Vor ca. 40 Jahren habe ich bewusst meinen ersten Schub einer Depression erlebt. Damals war ich ohne erkennbaren Grund tieftraurig und mir fehlte, trotz frühsommerlich heiteren Wetters, jeglicher Antrieb. Ich schlief schlecht, grübelte über meinen Sinn im Leben, fühlte mich schlecht und nutzlos. Dieser Zustand dauerte einige Wochen an.

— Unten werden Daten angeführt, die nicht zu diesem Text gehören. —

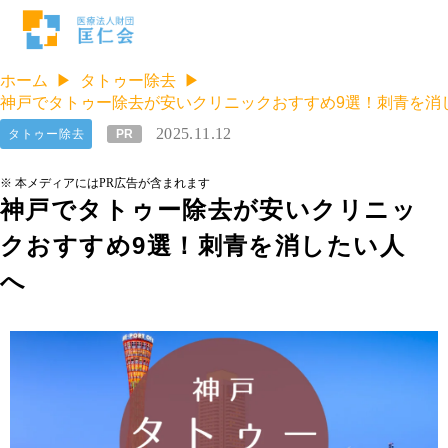
ホーム
タトゥー除去
神戸でタトゥー除去が安いクリニックおすすめ9選！刺青を消
2025.11.12
タトゥー除去
PR
※ 本メディアにはPR広告が含まれます
神戸でタトゥー除去が安いクリニッ
クおすすめ9選！刺青を消したい人
へ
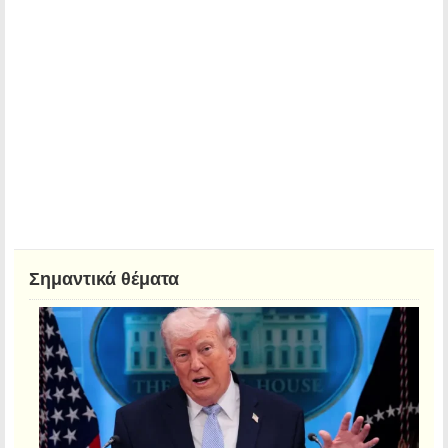
Σημαντικά θέματα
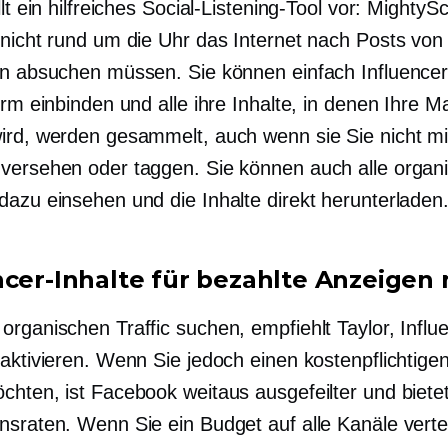
llt ein hilfreiches Social-Listening-Tool vor: MightyS
 nicht rund um die Uhr das Internet nach Posts von
rn absuchen müssen. Sie können einfach Influencer-
orm einbinden und alle ihre Inhalte, in denen Ihre M
ird, werden gesammelt, auch wenn sie Sie nicht mi
versehen oder taggen. Sie können auch alle organ
dazu einsehen und die Inhalte direkt herunterladen
ncer-Inhalte für bezahlte Anzeigen
organischen Traffic suchen, empfiehlt Taylor, Influ
 aktivieren. Wenn Sie jedoch einen kostenpflichtige
chten, ist Facebook weitaus ausgefeilter und biete
nsraten. Wenn Sie ein Budget auf alle Kanäle verte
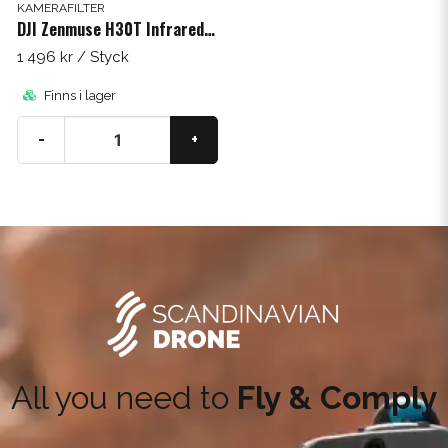
KAMERAFILTER
DJI Zenmuse H30T Infrared Density Filter
1 496 kr
/ Styck
Finns i lager
-
+
All you need to
Fly & Comply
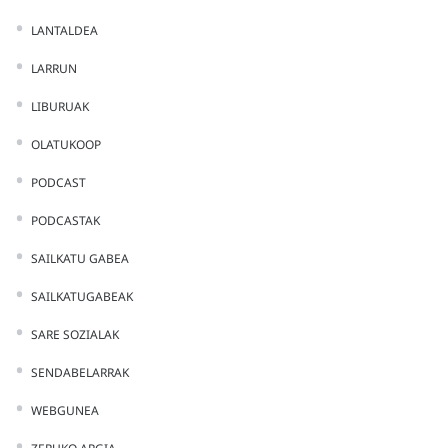
LANTALDEA
LARRUN
LIBURUAK
OLATUKOOP
PODCAST
PODCASTAK
SAILKATU GABEA
SAILKATUGABEAK
SARE SOZIALAK
SENDABELARRAK
WEBGUNEA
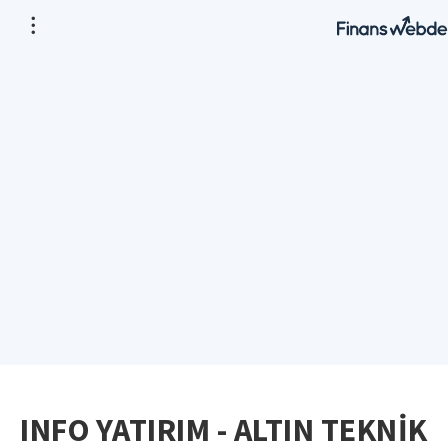
INFO YATIRIM - ALTIN TEKNİK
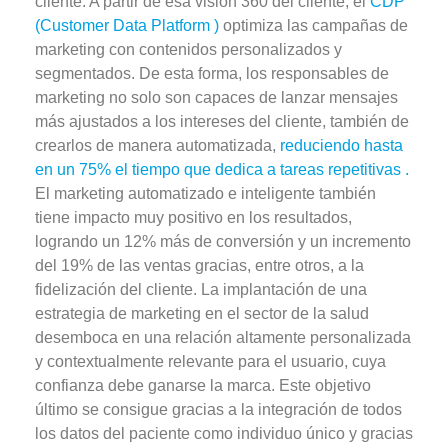
cliente. A partir de esa
visión 360 del cliente
, el
CDP
(Customer Data Platform )
optimiza las campañas de
marketing con
contenidos
personalizados y
segmentados
. De esta forma, los responsables de
marketing no solo son capaces de lanzar mensajes
más ajustados a los intereses del cliente, también de
crearlos de manera automatizada,
reduciendo hasta
en un 75% el tiempo que dedica a tareas repetitivas .
El marketing automatizado e inteligente también
tiene impacto muy positivo en los resultados,
logrando un 12% más de conversión y un incremento
del 19% de las ventas gracias, entre otros, a la
fidelización del cliente. La implantación de una
estrategia de marketing en el sector de la salud
desemboca en una relación altamente personalizada
y contextualmente relevante para el usuario, cuya
confianza debe ganarse la marca. Este objetivo
último se consigue gracias a la integración de todos
los datos del
paciente como individuo único
y gracias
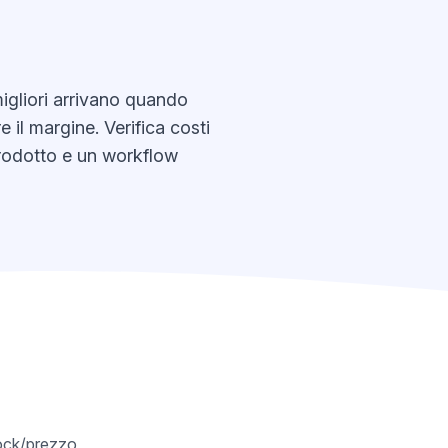
igliori arrivano quando
 il margine. Verifica costi
 prodotto e un workflow
tock/prezzo,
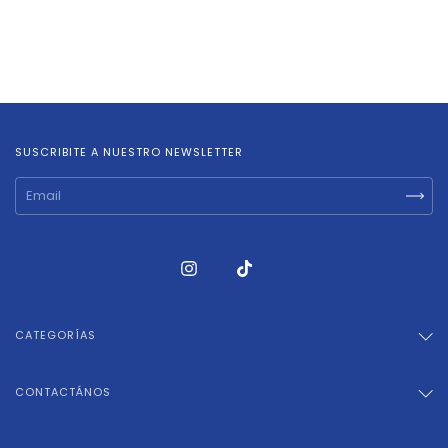
SUSCRIBITE A NUESTRO NEWSLETTER
CATEGORÍAS
CONTACTÁNOS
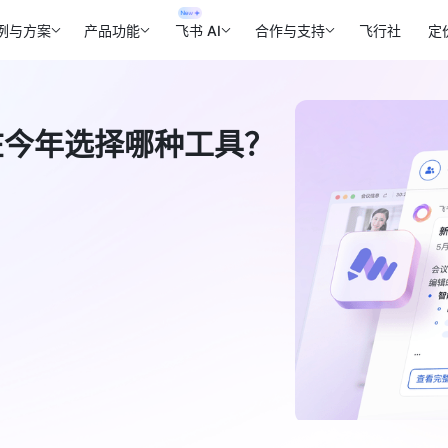
例与方案
产品功能
飞书 AI
合作与支持
飞行社
定
应该在今年选择哪种工具？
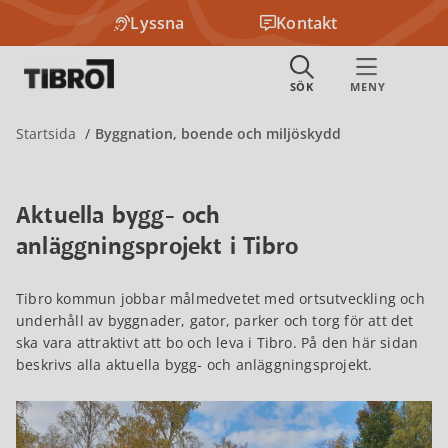
Lyssna
Kontakt
Startsida
Byggnation, boende och miljöskydd
Aktuella bygg- och
anläggningsprojekt i Tibro
Tibro kommun jobbar målmedvetet med ortsutveckling och
underhåll av byggnader, gator, parker och torg för att det
ska vara attraktivt att bo och leva i Tibro. På den här sidan
beskrivs alla aktuella bygg- och anläggningsprojekt.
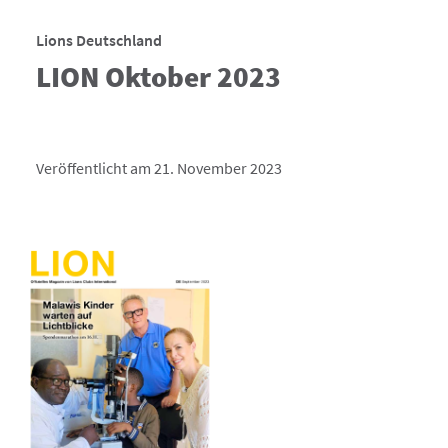
Lions Deutschland
LION Oktober 2023
Veröffentlicht am 21. November 2023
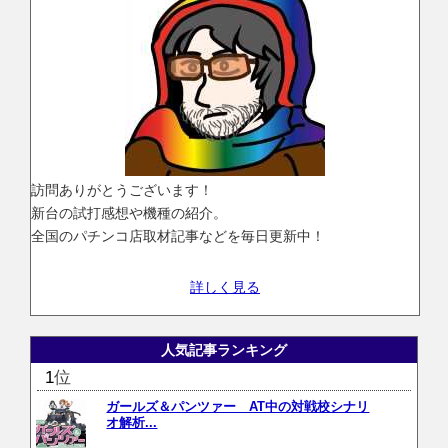
訪問ありがとうございます！
新台の試打感想や機種の紹介。
全国のパチンコ店取材記事などを毎日更新中！
詳しく見る
人気記事ランキング
位
ガールズ＆パンツァー AT中の対戦校シナリ
オ解析...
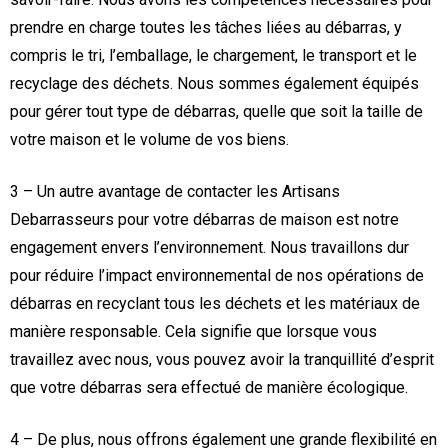
prendre en charge toutes les tâches liées au débarras, y
compris le tri, l’emballage, le chargement, le transport et le
recyclage des déchets. Nous sommes également équipés
pour gérer tout type de débarras, quelle que soit la taille de
votre maison et le volume de vos biens.
3 – Un autre avantage de contacter les Artisans
Debarrasseurs pour votre débarras de maison est notre
engagement envers l’environnement. Nous travaillons dur
pour réduire l’impact environnemental de nos opérations de
débarras en recyclant tous les déchets et les matériaux de
manière responsable. Cela signifie que lorsque vous
travaillez avec nous, vous pouvez avoir la tranquillité d’esprit
que votre débarras sera effectué de manière écologique.
4 – De plus, nous offrons également une grande flexibilité en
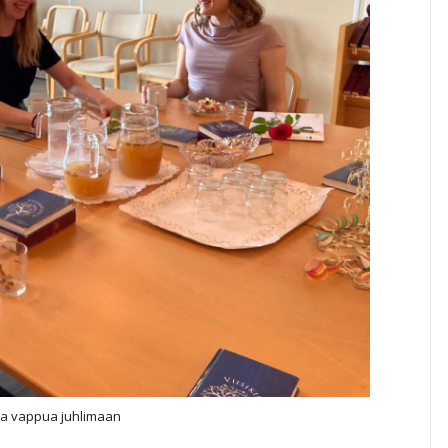
sa vappua juhlimaan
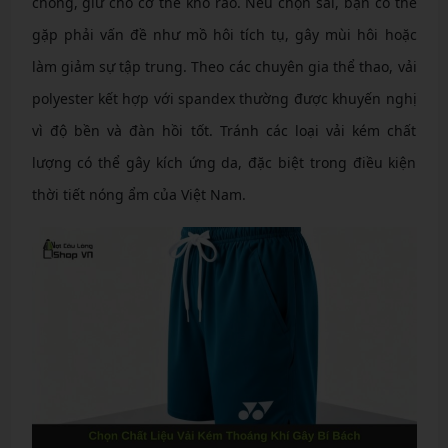
chóng, giữ cho cơ thể khô ráo. Nếu chọn sai, bạn có thể
gặp phải vấn đề như mồ hôi tích tụ, gây mùi hôi hoặc
làm giảm sự tập trung. Theo các chuyên gia thể thao, vải
polyester kết hợp với spandex thường được khuyến nghị
vì độ bền và đàn hồi tốt. Tránh các loại vải kém chất
lượng có thể gây kích ứng da, đặc biệt trong điều kiện
thời tiết nóng ẩm của Việt Nam.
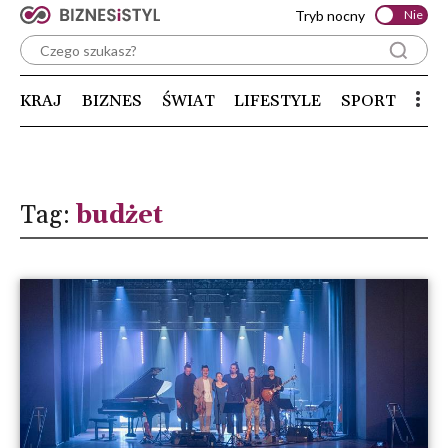
Tryb nocny
Nie
KRAJ
BIZNES
ŚWIAT
LIFESTYLE
SPORT
Tag:
budżet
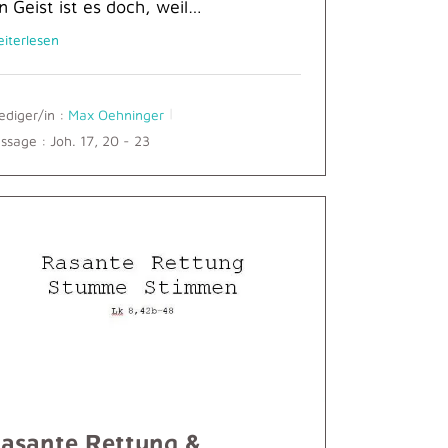
n Geist ist es doch, weil…
iterlesen
ediger/in :
Max Oehninger
ssage :
Joh. 17, 20 - 23
asante Rettung &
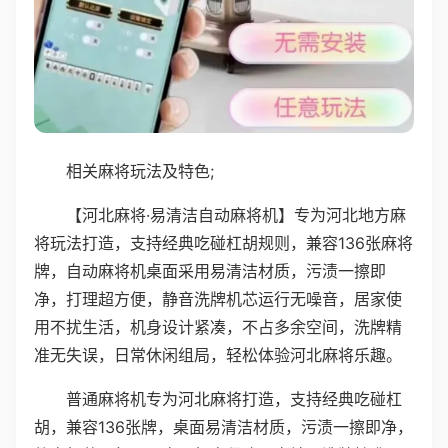
相关麻将玩法及特色;
【河北麻将·易清洁自动麻将机】专为河北地方麻
将玩法打造，支持经典吃碰杠胡规则，兼容136张麻将
牌，自动麻将机桌面采用易清洁材质，污渍一擦即
净，打理超方便，静音洗牌机芯运行无噪音，居家使
用不扰生活，机身设计紧凑，不占多余空间，洗牌精
准无失误，日常休闲组局，轻松体验河北麻将乐趣。
普通麻将机专为河北麻将打造，支持经典吃碰杠
胡，兼容136张牌，桌面易清洁材质，污渍一擦即净，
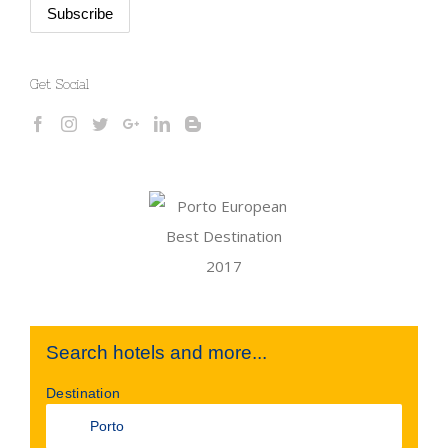
Get Social
Search hotels and more...
Destination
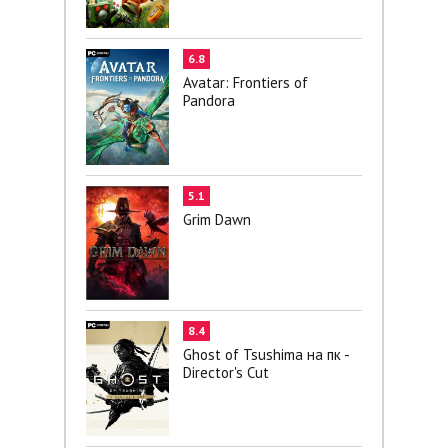
6.8
Avatar: Frontiers of
Pandora
5.1
Grim Dawn
8.4
Ghost of Tsushima на пк -
Director's Cut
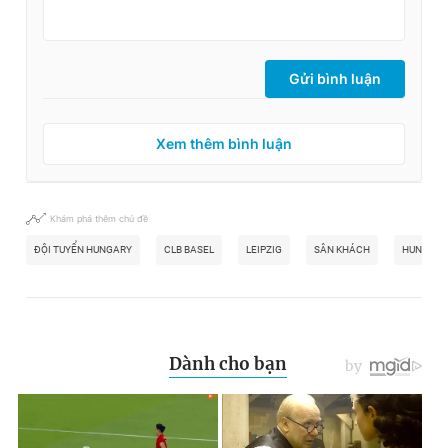
Giấy phép xuất bản số 110/GP - BTTTT cấp ngày 24.3.2020
© 2003-2026 Bản quyền thuộc về Báo Thanh Niên. Cấm sao
chép dưới mọi hình thức nếu không có sự chấp thuận bằng văn
bản. Phát triển bởi ePi Technologies, JSC.
Gửi bình luận
Xem thêm bình luận
Khám phá thêm chủ đề
ĐỘI TUYỂN HUNGARY
CLB BASEL
LEIPZIG
SÂN KHÁCH
HUNGARY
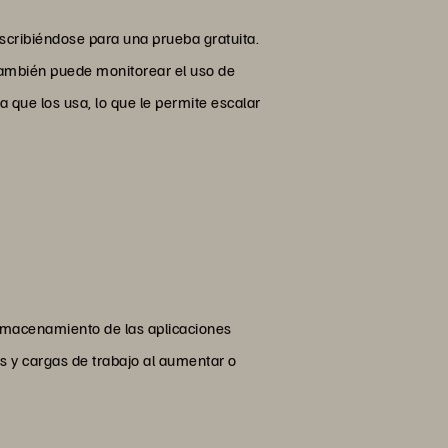
scribiéndose para una prueba gratuita.
 También puede monitorear el uso de
 que los usa, lo que le permite escalar
lmacenamiento de las aplicaciones
s y cargas de trabajo al aumentar o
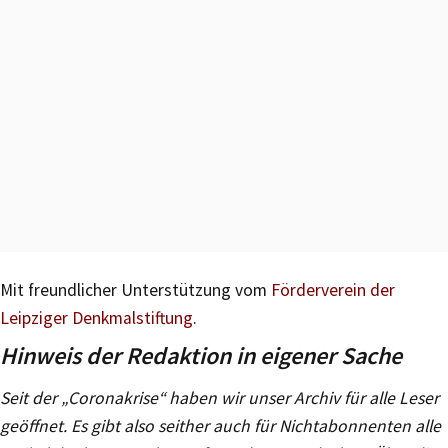
Mit freundlicher Unterstützung vom
Förderverein der
Leipziger Denkmalstiftung
.
Hinweis der Redaktion in eigener Sache
Seit der „Coronakrise“ haben wir unser Archiv für alle Leser
geöffnet. Es gibt also seither auch für Nichtabonnenten alle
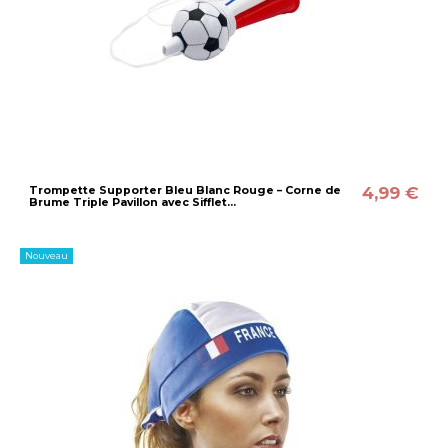
4,99 €
Trompette Supporter Bleu Blanc Rouge – Corne de
Brume Triple Pavillon avec Sifflet...
Nouveau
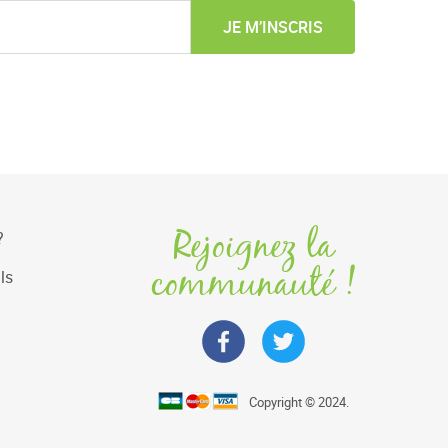
JE M’INSCRIS
Rejoignez la
?
communauté !
ls
Copyright © 2024.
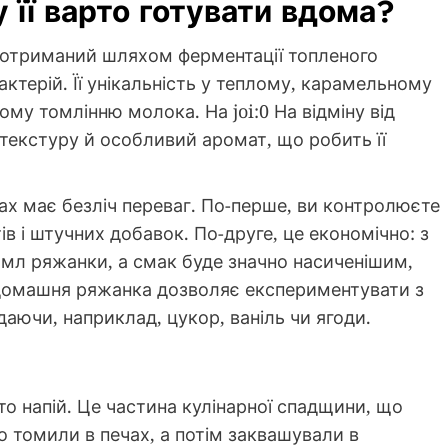
 її варто готувати вдома?
отриманий шляхом ферментації топленого
терій. Її унікальність у теплому, карамельному
му томлінню молока. На joi:0 На відміну від
 текстуру й особливий аромат, що робить її
х має безліч переваг. По-перше, ви контролюєте
ів і штучних добавок. По-друге, це економічно: з
 мл ряжанки, а смак буде значно насиченішим,
, домашня ряжанка дозволяє експериментувати з
аючи, наприклад, цукор, ваніль чи ягоди.
то напій. Це частина кулінарної спадщини, що
о томили в печах, а потім заквашували в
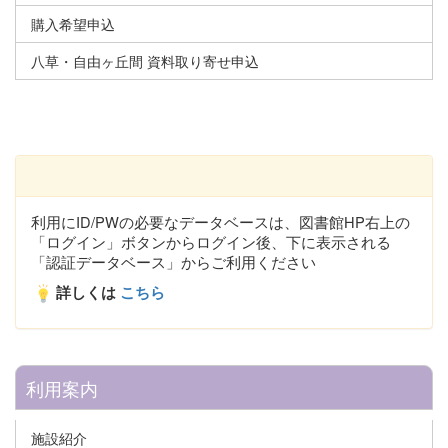
購入希望申込
八草・自由ヶ丘間 資料取り寄せ申込
利用にID/PWの必要なデータベースは、図書館HP右上の
「ログイン」ボタンからログイン後、下に表示される
「認証データベース」からご利用ください
詳しくは
こちら
利用案内
施設紹介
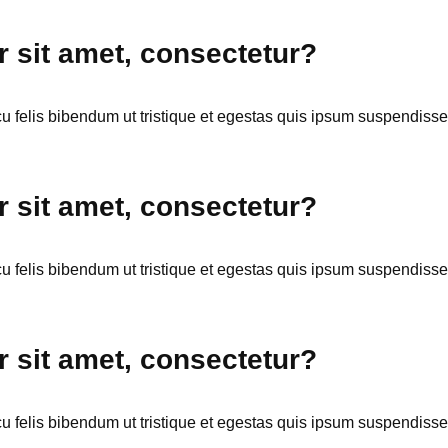
 sit amet, consectetur?
cu felis bibendum ut tristique et egestas quis ipsum suspendisse.
 sit amet, consectetur?
cu felis bibendum ut tristique et egestas quis ipsum suspendisse.
 sit amet, consectetur?
cu felis bibendum ut tristique et egestas quis ipsum suspendisse.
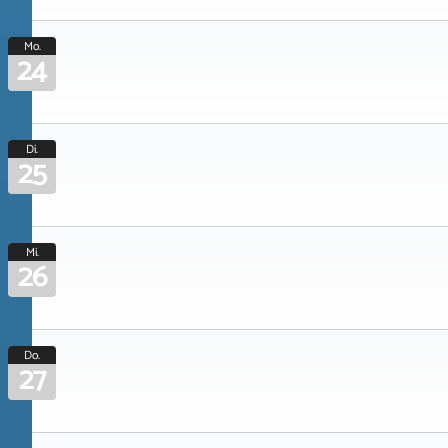
Mo.
24
Di.
25
Mi.
26
Do.
27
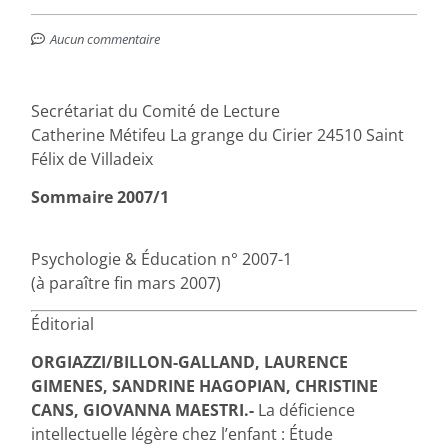
Aucun commentaire
Secrétariat du Comité de Lecture
Catherine Métifeu La grange du Cirier 24510 Saint
Félix de Villadeix
Sommaire 2007/1
Psychologie & Éducation n° 2007-1
(à paraître fin mars 2007)
Éditorial
ORGIAZZI/BILLON-GALLAND, LAURENCE
GIMENES, SANDRINE HAGOPIAN, CHRISTINE
CANS, GIOVANNA MAESTRI.-
La déficience
intellectuelle légère chez l’enfant : Étude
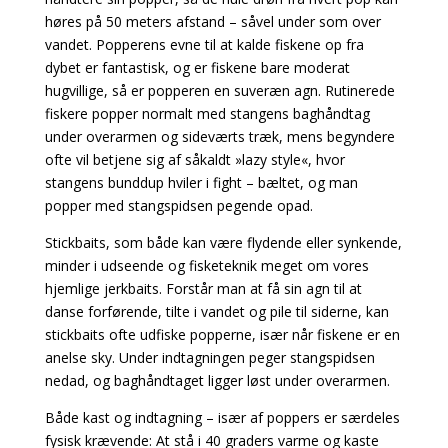
høres på 50 meters afstand – såvel under som over
vandet. Popperens evne til at kalde fiskene op fra
dybet er fantastisk, og er fiskene bare moderat
hugvillige, så er popperen en suveræn agn. Rutinerede
fiskere popper normalt med stangens baghåndtag
under overarmen og sideværts træk, mens begyndere
ofte vil betjene sig af såkaldt »lazy style«, hvor
stangens bunddup hviler i fight – bæltet, og man
popper med stangspidsen pegende opad.
Stickbaits, som både kan være flydende eller synkende,
minder i udseende og fisketeknik meget
om vores
hjemlige jerkbaits. Forstår man at få sin agn til at
danse forførende, tilte i vandet og pile til siderne, kan
stickbaits ofte udfiske popperne, især når fiskene er en
anelse sky. Under indtagningen peger stangspidsen
nedad, og baghåndtaget ligger løst under overarmen.
Både kast og indtagning – især af poppers er særdeles
fysisk krævende: At stå i 40 graders
varme og kaste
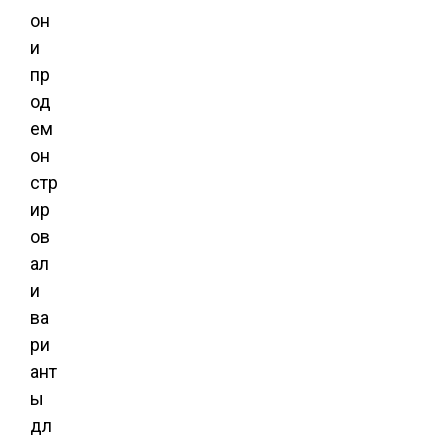
он
и
пр
од
ем
он
стр
ир
ов
ал
и
ва
ри
ант
ы
дл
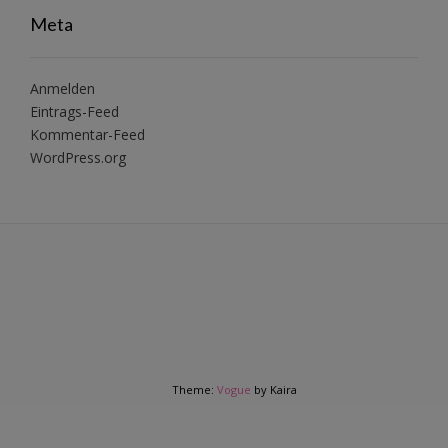
Meta
Anmelden
Eintrags-Feed
Kommentar-Feed
WordPress.org
Theme:
Vogue
by Kaira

Ein mir bekannter Neurologe und Psychiater diagnostizierte eine endogene Depression. Er verschrieb mir ein Antidepressivum, das ich einige Monate einnahm.

 

Als ich wieder Freude an meiner Arbeit und meinem Leben empfand, habe ich das Antidepressivum abgesetzt und die Tatsache, eine Depression zu haben, verdrängt. Mir war wichtig, dass niemand von meiner Krankheit erfuhr. Viele dieser Zustände begleiteten mich im Laufe der Jahre. Meine Selbstzweifel wuchsen an und einige Male wollte ich mich umbringen. Letztlich nehme ich seit ca. 25 Jahren mehr oder weniger regelmäßig ein Antidepressivum. In den vergangenen Jahren habe ich nur mit meiner Schwester und meiner besten Freundin über meine Krankheit gesprochen.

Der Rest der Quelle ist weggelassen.